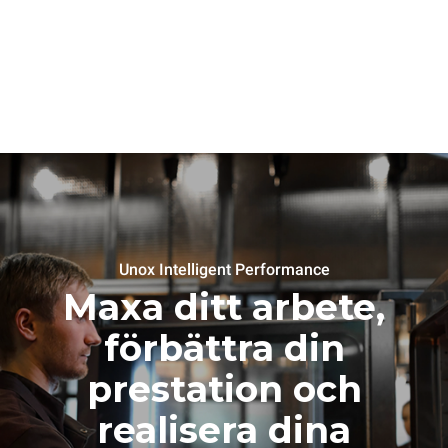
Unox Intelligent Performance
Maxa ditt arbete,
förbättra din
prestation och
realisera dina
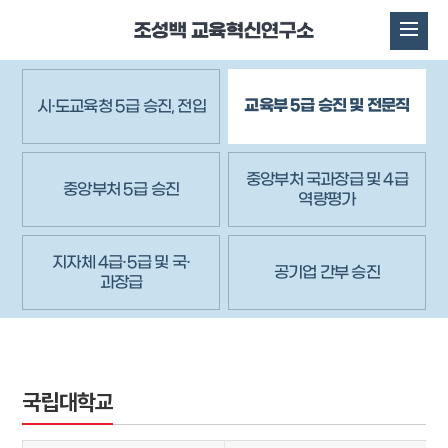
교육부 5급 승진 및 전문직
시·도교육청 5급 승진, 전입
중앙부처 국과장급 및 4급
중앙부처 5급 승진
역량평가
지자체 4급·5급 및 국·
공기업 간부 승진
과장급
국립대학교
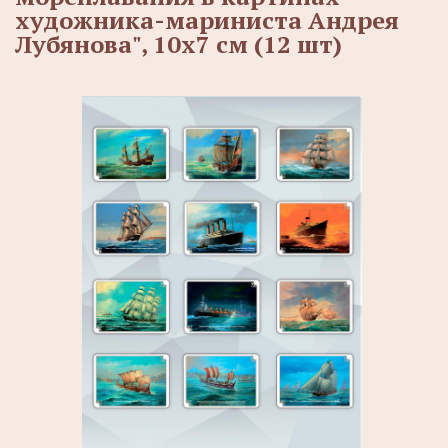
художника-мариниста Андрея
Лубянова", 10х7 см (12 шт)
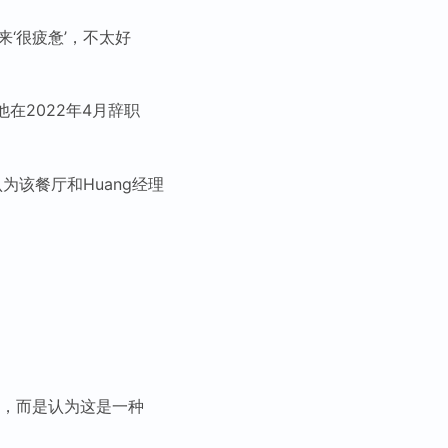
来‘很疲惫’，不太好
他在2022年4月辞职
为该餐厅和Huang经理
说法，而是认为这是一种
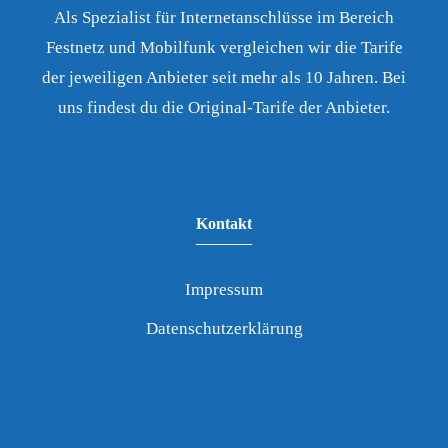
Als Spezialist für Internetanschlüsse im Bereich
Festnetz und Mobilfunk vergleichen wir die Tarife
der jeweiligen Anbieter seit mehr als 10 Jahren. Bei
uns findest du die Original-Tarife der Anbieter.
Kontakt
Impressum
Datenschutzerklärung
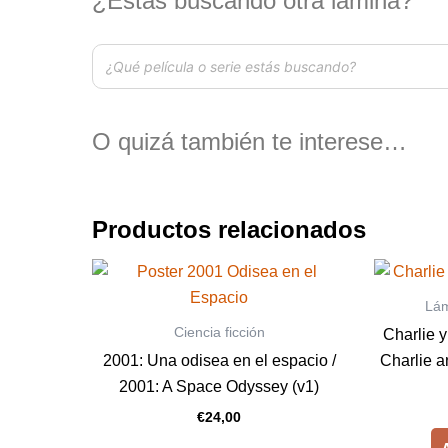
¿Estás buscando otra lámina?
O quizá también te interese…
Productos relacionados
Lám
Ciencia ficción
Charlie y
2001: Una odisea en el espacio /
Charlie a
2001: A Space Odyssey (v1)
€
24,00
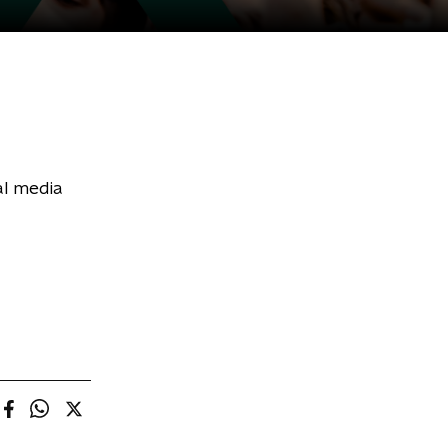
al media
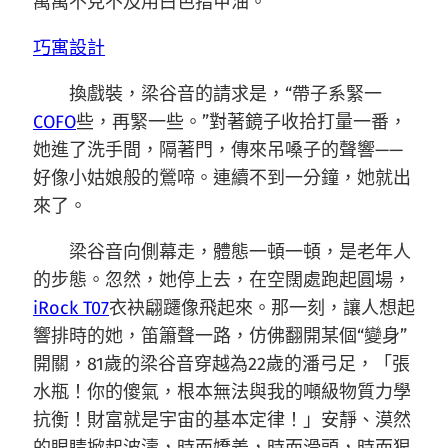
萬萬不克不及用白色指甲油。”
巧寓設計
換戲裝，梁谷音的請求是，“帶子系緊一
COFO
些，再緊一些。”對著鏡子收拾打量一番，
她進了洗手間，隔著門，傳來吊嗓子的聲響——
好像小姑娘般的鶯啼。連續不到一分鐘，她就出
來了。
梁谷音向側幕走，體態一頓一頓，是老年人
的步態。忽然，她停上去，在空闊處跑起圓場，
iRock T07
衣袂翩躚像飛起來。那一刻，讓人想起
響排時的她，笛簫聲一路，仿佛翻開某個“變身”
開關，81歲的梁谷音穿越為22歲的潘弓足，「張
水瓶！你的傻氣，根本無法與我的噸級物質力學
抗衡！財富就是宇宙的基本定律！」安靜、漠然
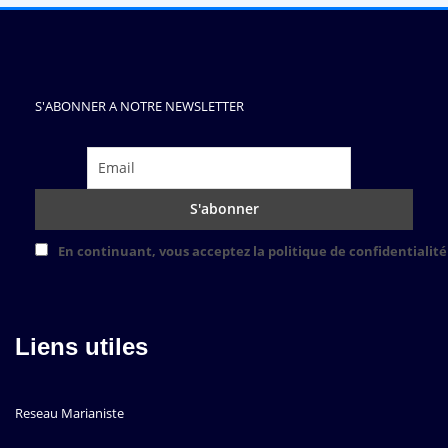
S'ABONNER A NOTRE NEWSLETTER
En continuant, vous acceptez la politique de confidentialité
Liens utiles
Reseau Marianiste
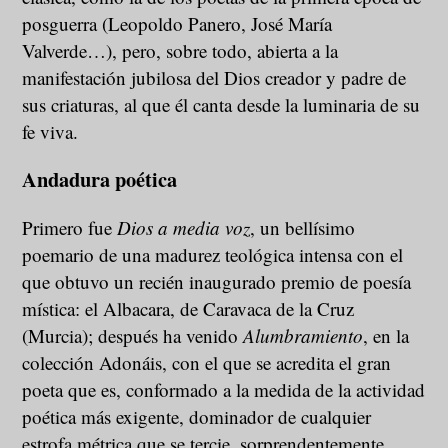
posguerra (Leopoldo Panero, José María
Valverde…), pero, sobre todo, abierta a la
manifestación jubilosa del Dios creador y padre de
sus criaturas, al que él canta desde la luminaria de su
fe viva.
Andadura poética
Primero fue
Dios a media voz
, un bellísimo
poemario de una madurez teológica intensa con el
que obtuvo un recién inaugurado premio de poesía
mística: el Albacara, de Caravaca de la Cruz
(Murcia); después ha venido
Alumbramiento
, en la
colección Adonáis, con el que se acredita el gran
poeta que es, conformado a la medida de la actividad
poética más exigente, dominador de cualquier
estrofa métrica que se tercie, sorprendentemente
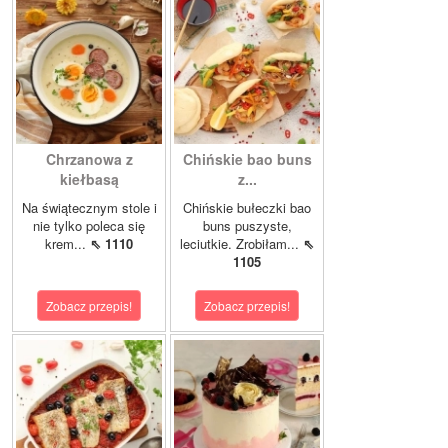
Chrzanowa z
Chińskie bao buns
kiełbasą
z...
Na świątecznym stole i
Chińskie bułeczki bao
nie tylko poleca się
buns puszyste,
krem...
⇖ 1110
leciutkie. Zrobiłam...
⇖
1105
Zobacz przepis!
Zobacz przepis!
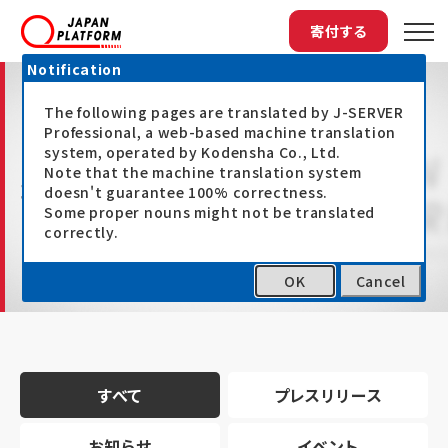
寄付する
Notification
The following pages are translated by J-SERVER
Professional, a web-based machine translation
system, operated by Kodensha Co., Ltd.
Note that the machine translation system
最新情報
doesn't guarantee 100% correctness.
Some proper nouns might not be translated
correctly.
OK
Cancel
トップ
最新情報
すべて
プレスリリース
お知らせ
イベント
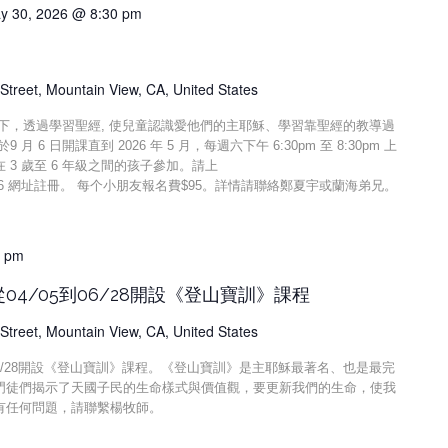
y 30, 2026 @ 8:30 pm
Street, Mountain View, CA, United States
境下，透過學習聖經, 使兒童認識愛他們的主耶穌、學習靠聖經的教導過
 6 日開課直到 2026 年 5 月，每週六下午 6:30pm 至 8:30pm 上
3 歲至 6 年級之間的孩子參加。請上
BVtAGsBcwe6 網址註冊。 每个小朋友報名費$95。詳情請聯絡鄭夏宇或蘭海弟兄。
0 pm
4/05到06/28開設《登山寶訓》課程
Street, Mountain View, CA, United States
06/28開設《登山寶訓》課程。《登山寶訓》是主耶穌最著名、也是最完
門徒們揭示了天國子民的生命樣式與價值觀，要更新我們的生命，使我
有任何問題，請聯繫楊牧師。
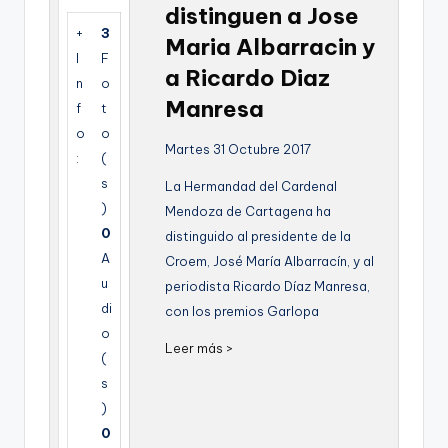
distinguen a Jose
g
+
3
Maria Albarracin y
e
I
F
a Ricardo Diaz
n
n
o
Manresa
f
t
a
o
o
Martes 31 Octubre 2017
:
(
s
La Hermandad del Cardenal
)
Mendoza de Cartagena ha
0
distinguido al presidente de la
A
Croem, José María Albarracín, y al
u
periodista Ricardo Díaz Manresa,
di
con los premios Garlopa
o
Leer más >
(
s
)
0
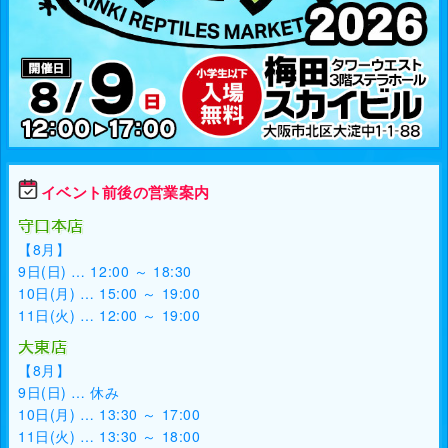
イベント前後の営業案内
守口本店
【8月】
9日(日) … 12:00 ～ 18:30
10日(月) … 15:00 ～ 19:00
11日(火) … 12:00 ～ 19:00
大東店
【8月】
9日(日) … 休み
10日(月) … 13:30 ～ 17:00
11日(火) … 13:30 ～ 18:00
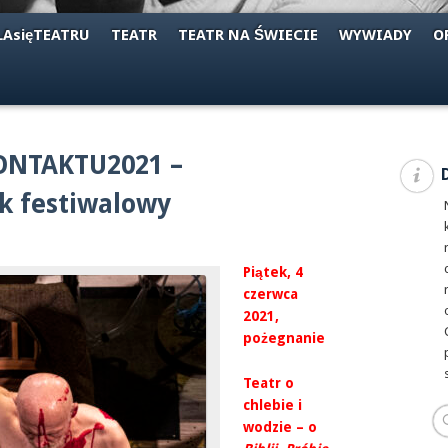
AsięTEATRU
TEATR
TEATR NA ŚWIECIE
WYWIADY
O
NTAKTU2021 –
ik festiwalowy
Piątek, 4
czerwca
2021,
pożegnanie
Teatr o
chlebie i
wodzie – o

* [TASK DETAILS]
Where a line of the data contains "María", copy that line.

* [ANSWER TO THE PROBLEM]
posguerra (Leopoldo Panero, José María
Croem, José María Albarracín, y al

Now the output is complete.